Below are common problems associated with Wisconsin nursing facilities that have been cited for severe problems that could have been avoided had the staff follow protocols.

Failure to Protect Residents from All Forms of Abuse

Many families are unaware that their loved one has been physically abused unless they express fear, suffer depression, have untreated injuries or unexplained bruises and cuts. Some of the less common indicators of mistreatment might involve malnourishment, dehydration, avoidable bedsores, unsanitary conditions, and bad personal hygiene.
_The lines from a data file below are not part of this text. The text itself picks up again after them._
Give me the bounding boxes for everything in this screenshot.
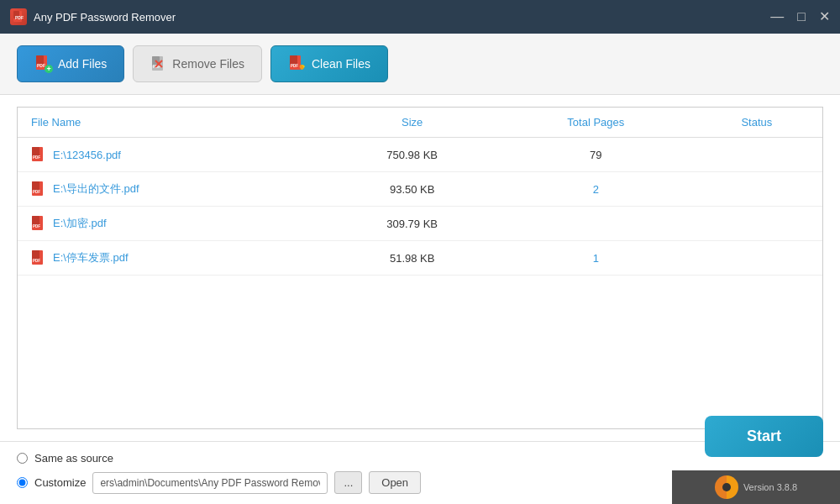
watermark-text: Version 3.8.8: [743, 482, 797, 492]
svg-text:PDF: PDF: [37, 63, 45, 68]
clean-files-label: Clean Files: [312, 57, 370, 71]
file-table: File Name Size Total Pages Status PDF E:…: [18, 108, 822, 276]
remove-files-label: Remove Files: [172, 57, 244, 71]
add-files-button[interactable]: PDF + Add Files: [17, 45, 124, 82]
col-size: Size: [323, 108, 500, 138]
customize-radio[interactable]: [17, 477, 28, 488]
path-input[interactable]: [92, 472, 328, 494]
add-files-icon: PDF +: [34, 55, 53, 73]
file-name-cell: PDF E:\停车发票.pdf: [18, 241, 323, 276]
file-name-text[interactable]: E:\123456.pdf: [53, 149, 121, 161]
file-table-container: File Name Size Total Pages Status PDF E:…: [17, 107, 823, 429]
svg-text:PDF: PDF: [33, 155, 40, 160]
customize-label[interactable]: Customize: [34, 476, 86, 489]
customize-row: Customize ... Open: [17, 471, 421, 494]
file-size-cell: 750.98 KB: [323, 138, 500, 172]
browse-button[interactable]: ...: [334, 471, 362, 494]
clean-files-button[interactable]: PDF Clean Files: [270, 45, 388, 82]
output-options: Same as source Customize ... Open: [17, 452, 421, 494]
pdf-file-icon: PDF: [31, 146, 46, 163]
pages-link[interactable]: 1: [593, 252, 599, 265]
title-bar-controls: — □ ✕: [770, 10, 830, 24]
file-pages-cell: 79: [501, 138, 691, 172]
file-name-cell: PDF E:\导出的文件.pdf: [18, 172, 323, 207]
pdf-file-icon: PDF: [31, 181, 46, 197]
svg-text:PDF: PDF: [33, 259, 40, 263]
file-pages-cell: [501, 207, 691, 241]
svg-text:PDF: PDF: [15, 15, 24, 20]
watermark-inner: Version 3.8.8: [715, 475, 797, 499]
same-as-source-radio[interactable]: [17, 453, 28, 464]
start-button[interactable]: Start: [705, 416, 823, 457]
maximize-button[interactable]: □: [797, 10, 806, 24]
file-status-cell: [691, 138, 822, 172]
clean-files-icon: PDF: [288, 55, 307, 73]
toolbar: PDF + Add Files PDF Remove Files PDF: [0, 34, 840, 95]
file-size-cell: 309.79 KB: [323, 207, 500, 241]
svg-text:PDF: PDF: [33, 224, 40, 228]
open-button[interactable]: Open: [369, 471, 421, 494]
watermark-logo-icon: [715, 475, 738, 499]
svg-text:PDF: PDF: [291, 64, 298, 68]
app-icon: PDF: [10, 8, 27, 25]
col-status: Status: [691, 108, 822, 138]
file-name-cell: PDF E:\加密.pdf: [18, 207, 323, 241]
file-status-cell: [691, 172, 822, 207]
col-pages: Total Pages: [501, 108, 691, 138]
add-files-label: Add Files: [58, 57, 107, 71]
minimize-button[interactable]: —: [770, 10, 784, 24]
svg-text:PDF: PDF: [33, 190, 40, 194]
title-bar: PDF Any PDF Password Remover — □ ✕: [0, 0, 840, 34]
col-filename: File Name: [18, 108, 323, 138]
file-name-text[interactable]: E:\加密.pdf: [53, 216, 107, 231]
file-size-cell: 93.50 KB: [323, 172, 500, 207]
table-header-row: File Name Size Total Pages Status: [18, 108, 822, 138]
main-content: PDF + Add Files PDF Remove Files PDF: [0, 34, 840, 504]
table-row: PDF E:\导出的文件.pdf 93.50 KB2: [18, 172, 822, 207]
watermark: Version 3.8.8: [672, 470, 840, 504]
table-row: PDF E:\123456.pdf 750.98 KB79: [18, 138, 822, 172]
same-as-source-row: Same as source: [17, 452, 421, 465]
file-name-text[interactable]: E:\停车发票.pdf: [53, 250, 129, 265]
file-name-text[interactable]: E:\导出的文件.pdf: [53, 181, 139, 197]
file-status-cell: [691, 241, 822, 276]
close-button[interactable]: ✕: [819, 10, 830, 24]
remove-files-icon: PDF: [150, 55, 167, 72]
file-size-cell: 51.98 KB: [323, 241, 500, 276]
file-name-cell: PDF E:\123456.pdf: [18, 138, 323, 172]
pdf-file-icon: PDF: [31, 249, 46, 266]
remove-files-button[interactable]: PDF Remove Files: [133, 45, 262, 82]
app-title: Any PDF Password Remover: [34, 11, 176, 24]
table-row: PDF E:\停车发票.pdf 51.98 KB1: [18, 241, 822, 276]
table-row: PDF E:\加密.pdf 309.79 KB: [18, 207, 822, 241]
file-status-cell: [691, 207, 822, 241]
file-pages-cell: 2: [501, 172, 691, 207]
title-bar-left: PDF Any PDF Password Remover: [10, 8, 176, 25]
file-pages-cell: 1: [501, 241, 691, 276]
svg-text:+: +: [47, 65, 51, 73]
pdf-file-icon: PDF: [31, 215, 46, 232]
pages-link[interactable]: 2: [593, 183, 599, 196]
same-as-source-label[interactable]: Same as source: [34, 452, 113, 465]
The signs of physical abuse are usually obvious when the patient expresses fear, depression, unexplained cuts and bruises, and untreated injuries. Problems at Wisconsin nursing homes include:

  • The nursing home did not protect residents from verbal or sexual abuse (Birchwood Healthcare and Rehab Center)
  • A resident’s legal guardian was not notified that they had wandered away from the facility and were found and returned hours later by the local police (Crossroads Care of Mayville)
  • All residents in the nursing facility could have been potentially harmed by a patient who developed an increase in verbally and physically aggressive behavior (Crossroads Care Center of Kenosha)
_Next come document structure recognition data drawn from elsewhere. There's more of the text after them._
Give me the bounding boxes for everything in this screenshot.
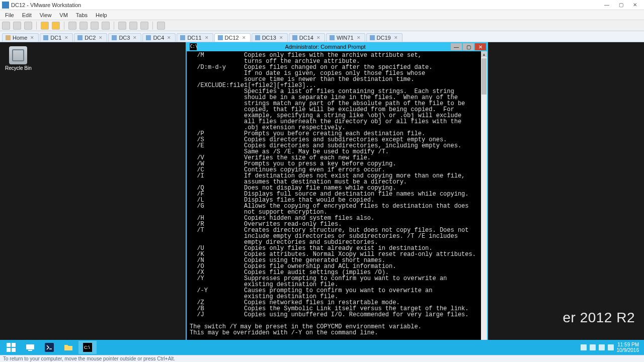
toolbar-button[interactable] bbox=[68, 22, 76, 30]
tab-dc19[interactable]: DC19✕ bbox=[366, 33, 403, 42]
tab-close-icon[interactable]: ✕ bbox=[30, 35, 34, 40]
cmd-taskbar-icon[interactable]: C:\ bbox=[78, 341, 97, 354]
vmware-guest-viewport: Recycle Bin er 2012 R2 Administrator: Co… bbox=[0, 42, 644, 355]
tab-close-icon[interactable]: ✕ bbox=[64, 35, 68, 40]
explorer-icon[interactable] bbox=[59, 341, 77, 354]
menu-help[interactable]: Help bbox=[92, 11, 111, 19]
scroll-thumb[interactable] bbox=[481, 58, 487, 95]
recycle-bin-icon bbox=[9, 46, 27, 64]
tab-close-icon[interactable]: ✕ bbox=[99, 35, 103, 40]
tray-icon[interactable] bbox=[599, 344, 605, 350]
cmd-close-button[interactable]: ✕ bbox=[475, 43, 486, 50]
menu-tabs[interactable]: Tabs bbox=[72, 11, 92, 19]
tab-label: DC12 bbox=[225, 35, 239, 41]
tab-dc11[interactable]: DC11✕ bbox=[177, 33, 213, 42]
tab-icon bbox=[43, 35, 48, 40]
tab-label: DC4 bbox=[153, 35, 164, 41]
tab-label: Home bbox=[13, 35, 27, 41]
tab-home[interactable]: Home✕ bbox=[2, 33, 39, 42]
tab-close-icon[interactable]: ✕ bbox=[167, 35, 171, 40]
guest-desktop[interactable]: Recycle Bin er 2012 R2 Administrator: Co… bbox=[0, 42, 644, 355]
tab-label: DC1 bbox=[50, 35, 61, 41]
cmd-body[interactable]: /M Copies only files with the archive at… bbox=[187, 51, 487, 349]
tray-icon[interactable] bbox=[590, 344, 596, 350]
toolbar-button[interactable] bbox=[24, 22, 32, 30]
tab-close-icon[interactable]: ✕ bbox=[133, 35, 137, 40]
server-manager-icon[interactable] bbox=[21, 341, 39, 354]
toolbar-button[interactable] bbox=[102, 22, 110, 30]
tab-close-icon[interactable]: ✕ bbox=[394, 35, 398, 40]
tab-close-icon[interactable]: ✕ bbox=[357, 35, 361, 40]
tab-dc2[interactable]: DC2✕ bbox=[74, 33, 107, 42]
toolbar-button[interactable] bbox=[129, 22, 137, 30]
tab-dc12[interactable]: DC12✕ bbox=[214, 33, 251, 42]
powershell-icon[interactable] bbox=[40, 341, 58, 354]
vmware-status-text: To return to your computer, move the mou… bbox=[3, 356, 175, 361]
menu-edit[interactable]: Edit bbox=[18, 11, 36, 19]
tab-icon bbox=[112, 35, 117, 40]
tray-icon[interactable] bbox=[608, 344, 614, 350]
vmware-statusbar: To return to your computer, move the mou… bbox=[0, 355, 644, 362]
start-button[interactable] bbox=[2, 341, 20, 354]
toolbar-button[interactable] bbox=[118, 22, 126, 30]
close-button[interactable]: ✕ bbox=[628, 1, 642, 9]
recycle-bin[interactable]: Recycle Bin bbox=[5, 46, 32, 71]
toolbar-button[interactable] bbox=[157, 22, 165, 30]
menu-view[interactable]: View bbox=[36, 11, 56, 19]
cmd-icon bbox=[190, 43, 197, 50]
toolbar-button[interactable] bbox=[2, 22, 10, 30]
svg-rect-4 bbox=[26, 344, 34, 349]
cmd-window[interactable]: Administrator: Command Prompt — ▢ ✕ /M C… bbox=[186, 42, 488, 350]
toolbar-button[interactable] bbox=[140, 22, 148, 30]
maximize-button[interactable]: ▢ bbox=[614, 1, 628, 9]
vmware-titlebar: DC12 - VMware Workstation — ▢ ✕ bbox=[0, 0, 644, 10]
svg-rect-5 bbox=[28, 350, 32, 351]
tab-dc3[interactable]: DC3✕ bbox=[108, 33, 141, 42]
vmware-logo-icon bbox=[2, 2, 9, 9]
tab-close-icon[interactable]: ✕ bbox=[279, 35, 283, 40]
cmd-minimize-button[interactable]: — bbox=[451, 43, 462, 50]
toolbar-pause-button[interactable] bbox=[52, 22, 60, 30]
vmware-title: DC12 - VMware Workstation bbox=[11, 2, 81, 8]
tab-close-icon[interactable]: ✕ bbox=[316, 35, 320, 40]
tab-icon bbox=[6, 35, 11, 40]
tab-dc1[interactable]: DC1✕ bbox=[40, 33, 73, 42]
tab-dc13[interactable]: DC13✕ bbox=[252, 33, 288, 42]
cmd-titlebar[interactable]: Administrator: Command Prompt — ▢ ✕ bbox=[187, 42, 487, 51]
cmd-scrollbar[interactable]: ▲ ▼ bbox=[481, 51, 487, 349]
cmd-title: Administrator: Command Prompt bbox=[200, 44, 451, 50]
tab-win71[interactable]: WIN71✕ bbox=[326, 33, 365, 42]
system-tray: 11:59 PM 10/9/2016 bbox=[581, 342, 642, 353]
tray-icon[interactable] bbox=[581, 344, 587, 350]
toolbar-play-button[interactable] bbox=[41, 22, 49, 30]
tray-clock[interactable]: 11:59 PM 10/9/2016 bbox=[617, 342, 639, 353]
tab-icon bbox=[218, 35, 223, 40]
minimize-button[interactable]: — bbox=[600, 1, 614, 9]
scroll-up-button[interactable]: ▲ bbox=[481, 51, 487, 57]
tab-label: DC14 bbox=[299, 35, 313, 41]
tab-dc4[interactable]: DC4✕ bbox=[142, 33, 176, 42]
tab-close-icon[interactable]: ✕ bbox=[242, 35, 246, 40]
tab-label: DC11 bbox=[187, 35, 201, 41]
menu-file[interactable]: File bbox=[1, 11, 18, 19]
vmware-menubar: FileEditViewVMTabsHelp bbox=[0, 10, 644, 20]
svg-rect-2 bbox=[7, 348, 11, 352]
toolbar-button[interactable] bbox=[91, 22, 99, 30]
recycle-bin-label: Recycle Bin bbox=[5, 65, 32, 71]
tab-label: DC2 bbox=[85, 35, 96, 41]
tab-dc14[interactable]: DC14✕ bbox=[289, 33, 325, 42]
tab-icon bbox=[146, 35, 151, 40]
cmd-output: /M Copies only files with the archive at… bbox=[190, 52, 480, 348]
tab-icon bbox=[370, 35, 375, 40]
tab-icon bbox=[255, 35, 260, 40]
windows-watermark: er 2012 R2 bbox=[562, 310, 635, 326]
cmd-maximize-button[interactable]: ▢ bbox=[463, 43, 474, 50]
tab-close-icon[interactable]: ✕ bbox=[205, 35, 209, 40]
vmware-tabstrip: Home✕DC1✕DC2✕DC3✕DC4✕DC11✕DC12✕DC13✕DC14… bbox=[0, 31, 644, 42]
toolbar-button[interactable] bbox=[13, 22, 21, 30]
menu-vm[interactable]: VM bbox=[55, 11, 72, 19]
tab-icon bbox=[77, 35, 83, 40]
tab-label: DC19 bbox=[377, 35, 391, 41]
guest-taskbar: C:\ 11:59 PM 10/9/2016 bbox=[0, 340, 644, 355]
toolbar-button[interactable] bbox=[79, 22, 88, 30]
Failure to Protect Residents from Accident Hazards

Every member of a nursing home team is legally obligated to provide ongoing supervision and monitoring of all residents to prevent hazardous and dangerous problems. Common situations associated with unsafe conditions in Wisconsin nursing homes include:

  • The nursing staff did not follow the resident’s Care Plan to eliminate the potential for a fall (Bay at Sheridan Health and Rehab Center)
  • A patient was not provided services to prevent a fall (Bay at Maple Ridge Health and Rehab Center)

Failure to Implement and Follow Infection Protection Protocols

Without proper controls, infections and other contagious diseases are easily transferred among patients, visitors and employees. The nursing staff is required to follow established procedures and protocols to avoid serious problems. Common issues associated with the spread of infection in Wisconsin nursing homes include:

  • A resident did not receive adequate supervision and assistive devices to prevent an accident (Bay at Burlington Health and Rehab Center)
  • A patient was not provided follow-up care after the nursing staff had a care conference (Bridges of Milwaukee Rehabilitation and Care Center)
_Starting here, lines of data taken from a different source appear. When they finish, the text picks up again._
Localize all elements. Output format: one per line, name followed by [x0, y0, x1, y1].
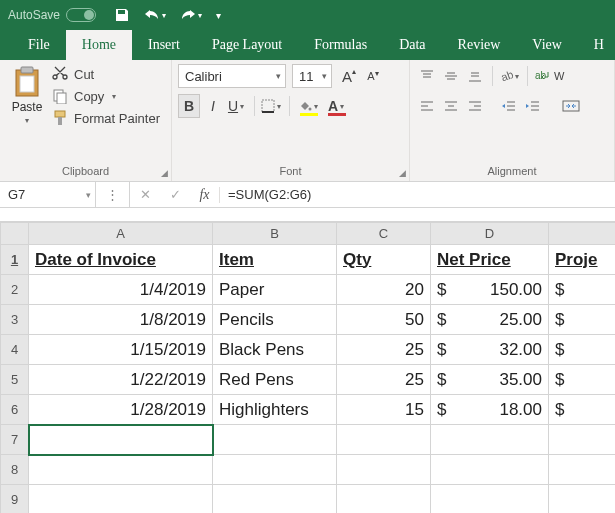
- cell[interactable]: [337, 455, 431, 485]
- row-header[interactable]: 7: [1, 425, 29, 455]
- undo-icon[interactable]: ▾: [144, 8, 166, 22]
- insert-function-button[interactable]: fx: [190, 187, 220, 203]
- cell[interactable]: Paper: [213, 275, 337, 305]
- increase-font-button[interactable]: A▴: [338, 64, 360, 88]
- cell[interactable]: $: [549, 305, 616, 335]
- cell[interactable]: $35.00: [431, 365, 549, 395]
- cell[interactable]: [431, 485, 549, 514]
- select-all-button[interactable]: [1, 223, 29, 245]
- cell[interactable]: Item: [213, 245, 337, 275]
- cell[interactable]: 25: [337, 335, 431, 365]
- wrap-text-button[interactable]: abW: [534, 64, 564, 88]
- decrease-font-button[interactable]: A▾: [362, 64, 384, 88]
- cell[interactable]: 1/15/2019: [29, 335, 213, 365]
- cell[interactable]: $: [549, 335, 616, 365]
- row-header[interactable]: 2: [1, 275, 29, 305]
- cell[interactable]: [213, 485, 337, 514]
- cell[interactable]: [29, 485, 213, 514]
- row-header[interactable]: 9: [1, 485, 29, 514]
- cell[interactable]: $25.00: [431, 305, 549, 335]
- align-top-button[interactable]: [416, 64, 438, 88]
- worksheet[interactable]: A B C D 1 Date of Invoice Item Qty Net P…: [0, 222, 615, 513]
- function-dropdown[interactable]: ⋮: [96, 182, 130, 207]
- align-bottom-button[interactable]: [464, 64, 486, 88]
- tab-help[interactable]: H: [578, 30, 608, 60]
- cell[interactable]: 1/28/2019: [29, 395, 213, 425]
- cell[interactable]: Pencils: [213, 305, 337, 335]
- italic-button[interactable]: I: [202, 94, 224, 118]
- cell[interactable]: [213, 425, 337, 455]
- borders-button[interactable]: ▾: [261, 94, 283, 118]
- copy-button[interactable]: Copy▾: [52, 88, 160, 104]
- cell[interactable]: 20: [337, 275, 431, 305]
- row-header[interactable]: 1: [1, 245, 29, 275]
- underline-button[interactable]: U▾: [226, 94, 248, 118]
- cell[interactable]: 1/22/2019: [29, 365, 213, 395]
- align-right-button[interactable]: [464, 94, 486, 118]
- col-header-E[interactable]: [549, 223, 616, 245]
- tab-file[interactable]: File: [12, 30, 66, 60]
- cell[interactable]: $32.00: [431, 335, 549, 365]
- cut-button[interactable]: Cut: [52, 66, 160, 82]
- formula-input[interactable]: =SUM(G2:G6): [220, 187, 615, 202]
- cell[interactable]: Proje: [549, 245, 616, 275]
- cell[interactable]: [337, 485, 431, 514]
- save-icon[interactable]: [114, 7, 130, 23]
- tab-view[interactable]: View: [516, 30, 577, 60]
- bold-button[interactable]: B: [178, 94, 200, 118]
- cell[interactable]: 25: [337, 365, 431, 395]
- name-box[interactable]: G7 ▾: [0, 182, 96, 207]
- cell[interactable]: Red Pens: [213, 365, 337, 395]
- cell[interactable]: $: [549, 275, 616, 305]
- redo-icon[interactable]: ▾: [180, 8, 202, 22]
- cell[interactable]: [549, 425, 616, 455]
- align-middle-button[interactable]: [440, 64, 462, 88]
- align-center-button[interactable]: [440, 94, 462, 118]
- cell[interactable]: 50: [337, 305, 431, 335]
- enter-button[interactable]: ✓: [160, 187, 190, 202]
- cell[interactable]: [549, 485, 616, 514]
- cell[interactable]: [549, 455, 616, 485]
- cell[interactable]: 1/8/2019: [29, 305, 213, 335]
- col-header-D[interactable]: D: [431, 223, 549, 245]
- cell[interactable]: $150.00: [431, 275, 549, 305]
- row-header[interactable]: 8: [1, 455, 29, 485]
- tab-review[interactable]: Review: [442, 30, 517, 60]
- orientation-button[interactable]: ab▾: [499, 64, 521, 88]
- cell[interactable]: $18.00: [431, 395, 549, 425]
- cell[interactable]: [337, 425, 431, 455]
- cell[interactable]: [29, 455, 213, 485]
- cell[interactable]: 15: [337, 395, 431, 425]
- cell[interactable]: [213, 455, 337, 485]
- cell[interactable]: Date of Invoice: [29, 245, 213, 275]
- tab-page-layout[interactable]: Page Layout: [196, 30, 298, 60]
- font-size-combo[interactable]: 11▾: [292, 64, 332, 88]
- cell[interactable]: Net Price: [431, 245, 549, 275]
- cancel-button[interactable]: ✕: [130, 187, 160, 202]
- row-header[interactable]: 5: [1, 365, 29, 395]
- fill-color-button[interactable]: ▾: [296, 94, 322, 118]
- tab-home[interactable]: Home: [66, 30, 132, 60]
- tab-insert[interactable]: Insert: [132, 30, 196, 60]
- cell[interactable]: [29, 425, 213, 455]
- cell[interactable]: [431, 425, 549, 455]
- format-painter-button[interactable]: Format Painter: [52, 110, 160, 126]
- cell[interactable]: Qty: [337, 245, 431, 275]
- cell[interactable]: [431, 455, 549, 485]
- qat-customize-icon[interactable]: ▾: [216, 10, 221, 21]
- autosave-toggle[interactable]: AutoSave: [8, 8, 96, 22]
- font-color-button[interactable]: A▾: [324, 94, 350, 118]
- cell[interactable]: $: [549, 365, 616, 395]
- tab-data[interactable]: Data: [383, 30, 441, 60]
- row-header[interactable]: 3: [1, 305, 29, 335]
- decrease-indent-button[interactable]: [498, 94, 520, 118]
- cell[interactable]: Highlighters: [213, 395, 337, 425]
- col-header-B[interactable]: B: [213, 223, 337, 245]
- row-header[interactable]: 6: [1, 395, 29, 425]
- cell[interactable]: $: [549, 395, 616, 425]
- merge-center-button[interactable]: [556, 94, 586, 118]
- font-name-combo[interactable]: Calibri▾: [178, 64, 286, 88]
- paste-button[interactable]: Paste ▾: [6, 64, 48, 156]
- align-left-button[interactable]: [416, 94, 438, 118]
- col-header-A[interactable]: A: [29, 223, 213, 245]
Failure to Ensure Residents Receive Proper Treatment to Prevent Bedsores

Nurses and Nurse’s Aides must be educated on established bedsore prevention protocols and monitor the integrity of all residents’ skin. These efforts help to minimize the development of life-threatening bedsores (pressure wounds, pressure sores, decubitus ulcers, pressure ulcers). Common issues involving pressure wounds that occurred at Wisconsin nursing facilities include:

  • A resident did not receive the necessary care and services to treat their pressure ulcers (Ashland Health Services Nursing Center, Bay at Water’s Health and Rehab, Bria of Trinity Village Nursing Center, Cedarburg Health Services, Edenbrook Lakeside Nursing Center)

Failure to Follow Protocols to Manage Communicable Infections

Without infection protection controls in place, the spread of infection can occur throughout the nursing facility or recur to the patient suffering from the communicable disease. To avoid causing common problems, the nursing staff must develop and enforce an infection prevention program that includes following established protocols when providing wound care and keeping track of contagious patients in the nursing home. Common problems associated with infections in Wisconsin nursing homes include:

  • The nursing facility did not develop an infection control and prevention program to manage infectious outbreaks (Ashland Health Services Nursing Center, Bay at Burlington Health and Rehab Center, Bridges of Milwaukee Rehabilitation and Care Center)
  • Other Safety Concerns

    A specific safety concern at Wisconsin nursing homes involved a failure to allow a resident to create an advance directive to receive cardiopulmonary resuscitation (CPR) when needed. Many nursing homes did not notify the resident’s responsible party when the resident had a change in their condition including a decline in their health. Another concern involved a resident who wandered away from the nursing home unnoticed.